私の祈祷においては、

原因を突き詰めることに、あまり重きを置きません。


何が原因だったのか、どこに問題があったのか。

人はつい、過去を振り返り、理由を探そうとします。


けれど私は、いま目の前にある「現実」そのものに意識を向け、

そこに祈りを注ぐことを選んでいます。


「なぜそうなったのか」を追いかけなくても、

いま起こっている事実に対して、祈りを送ることで、

状況は確かに変わっていくからです。



それは、祈りの力が「原因」や「因縁」を超えていくものだから。



ご先祖の影響や、過去の出来事にとらわれずとも、

現実は祈りによって、エネルギーの質を変えていける。

これまで長い祈祷生活の中で、私はその確信を深めてきました。



たとえ、どれほど啓蒙的な知識があり、

歴史や宗教、占術の中に「正解」があったとしても。

人間は、人として生きるうえで、自我を優先してしまうものです。


どんな理屈も、「こうあるべき」という理念も、

実際の行動や心の反応にそのまま反映されるとは限りません。


私たちの脳が「自分は唯一の存在だ」と認識している限り、

どこかで自分を守ろうとするし、どこかで正しさを主張したくなる。

それが人間という存在なのだと思います。



だからこそ、私はいつも思います。

私の祈りは、人間の持つ不完全さ、そのままの姿を受け入れたうえで、

現実を少しでもやわらげ、癒し、変化させていくためのものだと。



争いのない世界。

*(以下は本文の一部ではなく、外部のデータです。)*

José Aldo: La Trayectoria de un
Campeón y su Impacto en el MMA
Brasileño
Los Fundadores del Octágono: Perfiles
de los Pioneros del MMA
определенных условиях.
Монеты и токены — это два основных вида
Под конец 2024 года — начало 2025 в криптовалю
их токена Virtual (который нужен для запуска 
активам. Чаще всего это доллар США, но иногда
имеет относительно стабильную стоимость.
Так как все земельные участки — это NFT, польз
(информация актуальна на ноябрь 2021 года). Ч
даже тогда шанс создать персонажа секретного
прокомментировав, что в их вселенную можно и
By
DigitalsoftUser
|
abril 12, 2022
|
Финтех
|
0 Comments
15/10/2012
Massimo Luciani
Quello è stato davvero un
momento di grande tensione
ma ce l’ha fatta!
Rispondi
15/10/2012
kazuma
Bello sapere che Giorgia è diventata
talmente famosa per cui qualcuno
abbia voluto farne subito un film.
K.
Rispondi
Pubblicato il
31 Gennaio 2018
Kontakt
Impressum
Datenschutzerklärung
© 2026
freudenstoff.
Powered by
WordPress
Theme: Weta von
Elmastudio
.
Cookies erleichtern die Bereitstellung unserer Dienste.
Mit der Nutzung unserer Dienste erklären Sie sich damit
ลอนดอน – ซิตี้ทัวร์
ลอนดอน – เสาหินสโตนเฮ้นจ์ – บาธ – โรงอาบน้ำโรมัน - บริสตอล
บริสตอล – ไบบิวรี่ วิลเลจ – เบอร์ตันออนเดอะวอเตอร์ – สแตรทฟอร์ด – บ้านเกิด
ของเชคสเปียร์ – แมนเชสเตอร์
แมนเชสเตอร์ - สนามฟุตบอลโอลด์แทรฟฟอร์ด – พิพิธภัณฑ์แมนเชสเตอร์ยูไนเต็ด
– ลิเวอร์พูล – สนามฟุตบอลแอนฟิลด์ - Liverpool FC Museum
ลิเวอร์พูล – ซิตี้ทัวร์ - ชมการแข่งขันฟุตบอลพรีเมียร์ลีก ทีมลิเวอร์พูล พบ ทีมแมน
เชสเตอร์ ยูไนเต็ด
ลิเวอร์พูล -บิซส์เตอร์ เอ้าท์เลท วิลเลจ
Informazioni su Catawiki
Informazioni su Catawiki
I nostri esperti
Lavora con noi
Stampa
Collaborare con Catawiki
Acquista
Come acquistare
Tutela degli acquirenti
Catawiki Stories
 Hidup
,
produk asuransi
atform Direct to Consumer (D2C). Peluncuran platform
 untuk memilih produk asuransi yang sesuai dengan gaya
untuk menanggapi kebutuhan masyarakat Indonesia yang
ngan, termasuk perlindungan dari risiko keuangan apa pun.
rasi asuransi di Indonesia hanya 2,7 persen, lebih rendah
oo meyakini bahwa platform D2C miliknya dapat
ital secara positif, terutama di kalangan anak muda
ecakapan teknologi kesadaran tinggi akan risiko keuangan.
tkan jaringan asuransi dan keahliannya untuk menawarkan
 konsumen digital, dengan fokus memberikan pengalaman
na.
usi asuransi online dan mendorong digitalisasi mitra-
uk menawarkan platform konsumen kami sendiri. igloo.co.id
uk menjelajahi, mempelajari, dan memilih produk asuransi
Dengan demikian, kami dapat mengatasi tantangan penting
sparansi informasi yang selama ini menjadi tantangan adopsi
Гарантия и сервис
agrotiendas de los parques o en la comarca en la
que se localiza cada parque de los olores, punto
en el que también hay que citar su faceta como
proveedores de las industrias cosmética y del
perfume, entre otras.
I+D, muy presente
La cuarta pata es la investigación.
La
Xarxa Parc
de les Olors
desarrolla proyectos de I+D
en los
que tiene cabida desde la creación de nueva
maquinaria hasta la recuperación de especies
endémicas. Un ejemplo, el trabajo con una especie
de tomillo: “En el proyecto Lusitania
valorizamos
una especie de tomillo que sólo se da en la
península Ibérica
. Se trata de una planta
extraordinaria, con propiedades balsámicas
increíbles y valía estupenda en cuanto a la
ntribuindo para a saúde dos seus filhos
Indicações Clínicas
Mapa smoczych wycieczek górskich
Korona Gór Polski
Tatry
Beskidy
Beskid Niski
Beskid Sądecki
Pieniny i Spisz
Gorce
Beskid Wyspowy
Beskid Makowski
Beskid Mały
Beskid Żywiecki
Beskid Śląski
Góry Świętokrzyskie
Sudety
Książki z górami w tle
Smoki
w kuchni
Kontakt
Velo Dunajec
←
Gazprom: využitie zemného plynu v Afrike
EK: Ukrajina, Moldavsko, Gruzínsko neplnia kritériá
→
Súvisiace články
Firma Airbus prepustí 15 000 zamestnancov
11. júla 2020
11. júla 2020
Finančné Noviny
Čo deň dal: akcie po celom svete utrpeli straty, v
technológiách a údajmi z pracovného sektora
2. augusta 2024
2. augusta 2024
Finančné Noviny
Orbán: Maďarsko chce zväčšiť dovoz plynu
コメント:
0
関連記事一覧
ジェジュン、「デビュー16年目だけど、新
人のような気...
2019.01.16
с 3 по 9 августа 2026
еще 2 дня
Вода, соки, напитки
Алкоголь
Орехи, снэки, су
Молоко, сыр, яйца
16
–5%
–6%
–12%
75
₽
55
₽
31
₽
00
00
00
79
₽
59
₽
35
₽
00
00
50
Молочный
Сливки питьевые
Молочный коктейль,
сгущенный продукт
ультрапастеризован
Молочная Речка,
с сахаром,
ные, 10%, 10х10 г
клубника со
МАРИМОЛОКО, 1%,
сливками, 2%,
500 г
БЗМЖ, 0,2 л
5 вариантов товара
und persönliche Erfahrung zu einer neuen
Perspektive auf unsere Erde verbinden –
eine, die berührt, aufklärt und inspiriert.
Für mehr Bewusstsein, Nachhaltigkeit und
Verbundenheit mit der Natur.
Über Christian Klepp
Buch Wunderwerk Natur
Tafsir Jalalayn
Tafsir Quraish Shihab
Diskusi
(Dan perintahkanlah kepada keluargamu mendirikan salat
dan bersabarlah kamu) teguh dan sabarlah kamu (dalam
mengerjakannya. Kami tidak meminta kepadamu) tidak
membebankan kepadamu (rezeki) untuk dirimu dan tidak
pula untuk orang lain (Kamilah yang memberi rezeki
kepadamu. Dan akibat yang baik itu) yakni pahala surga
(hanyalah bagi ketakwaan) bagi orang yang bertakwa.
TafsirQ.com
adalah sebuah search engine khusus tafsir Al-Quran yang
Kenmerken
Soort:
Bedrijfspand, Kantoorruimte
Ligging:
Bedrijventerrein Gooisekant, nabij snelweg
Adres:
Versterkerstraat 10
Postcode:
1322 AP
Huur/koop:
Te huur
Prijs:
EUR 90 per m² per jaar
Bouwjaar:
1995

愛し合える社会。

そんな「花園のような地球」は、いずれ訪れてくれるのでしょうか。

いまの私には、正直わかりません。



けれど、それでも今日、

ここに在る誰かの苦しみが、ほんの少し軽くなるなら。

明日を生きる力が、ほんの少しでも芽生えるなら。


そのために私は、今日も祈ります。


因果を超えて、ただ「今」に祈りを届ける。

それが、私にできる、たしかな祈りのかたちです。